Quindi che all’Ilva si moriva non soltanto per infortunio, ma anche per malattia, si sapeva già da tempo. E non soltanto perché questi operai hanno cominciato una battaglia, proprio, perché poi è difficile anche il riconoscimento della malattia professionale, ma c’era uno studio epidemiologico del dottor Sante Minerba, in cui lui rendeva noto che c’era un eccesso di mortalità a Taranto negli uomini pari al 28% per il cancro al polmone, e del 460% per il cancro alla pleura, rispetto agli standard regionali. Ma ancora, già il Sole24Ore nel 2008 dava Taranto all’ultimo posto per vivibilità.
Oggi grazie alla magistratura noi sappiamo come stanno le cose: sappiamo che quella fabbrica produce morte e che purtroppo oggi i dati sono ancora più sconcertanti perché non soltanto muoiono gli operai, non soltanto muore chi abita vicino a Taranto – basta pensare al quartiere Tamburi adiacente all’Ilva: almeno un morto per ogni famiglia – ma addirittura è aumentata la mortalità nel primo anno di vita del 35% e sono aumentate del 71% le morti nel periodo perinatale.

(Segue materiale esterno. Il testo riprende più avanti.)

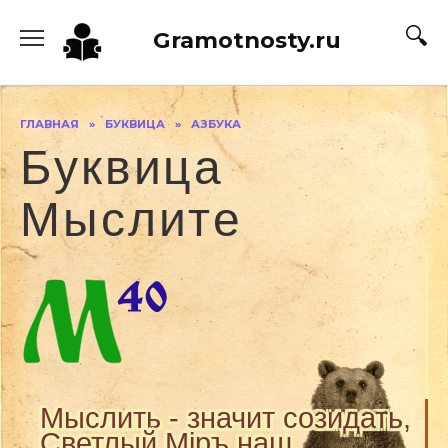
Перейти
к
Gramotnosty.ru
содержанию
ГЛАВНАЯ
»
БУКВИЦА
»
АЗБУКА
Буквица
Мыслитe
Мыслить - значит созидать,
Светлый Мiръ наш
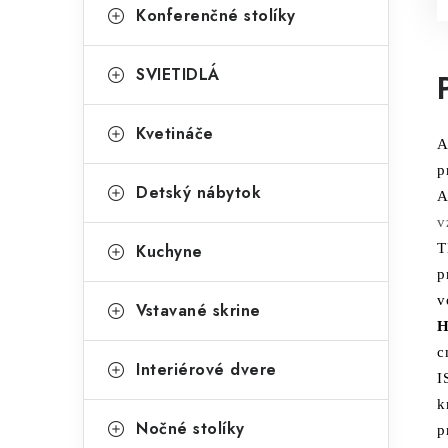
Konferenčné stolíky
SVIETIDLÁ
Kvetináče
A
p
Detský nábytok
A
v
Kuchyne
T
p
v
Vstavané skrine
H
c
Interiérové dvere
I
k
Nočné stolíky
p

Quindi è una situazione ormai intollerabile.
Che cosa bisognerebbe fare? A Genova il reparto a caldo, appunto quello che inquinava di più, è stato chiuso. A Taranto la magistratura ha chiesto la chiusura, ma poi il governo ha deciso invece di mantenere l’apertura della fabbrica. Ad un certo punto bisogna prendere delle decisioni. Queste decisioni possono essere anche impopolari, perché sì, è vero che il lavoro è indispensabile, ma è indispensabile anche la salute, perché ci sono testimonianze dei lavoratori che hanno dovuto lasciare il lavoro quando si sono ammalati.
Si potrebbe prendere ad esempio la Germania, perché anche la Germania ad un certo punto ha dovuto fare una scelta. La scelta è stata quella di bonificare il bacino industriale della Ruhr, e questa scelta ha portato poi lavoro, perché non significa non dare più lavoro, ma significa continuare a lavorare, e oggi circa 3 milioni di persone ogni anno appunto vanno in visita a quello che c’è oggi, quindi questo polo funzionale, questo parco, e si continua a vivere, quindi a dare la possibilità di lavoro e di vivere.
Quindi questa dovrebbe essere la soluzione anche per Taranto, soprattutto perché oggi ha un costo, comunque, la sanità ha un costo, e non possiamo più pensare che questo costo a un certo punto da pubblico diventa privato e quindi i cittadini che hanno i soldi potranno curarsi e i cittadini che non li hanno non potranno farlo.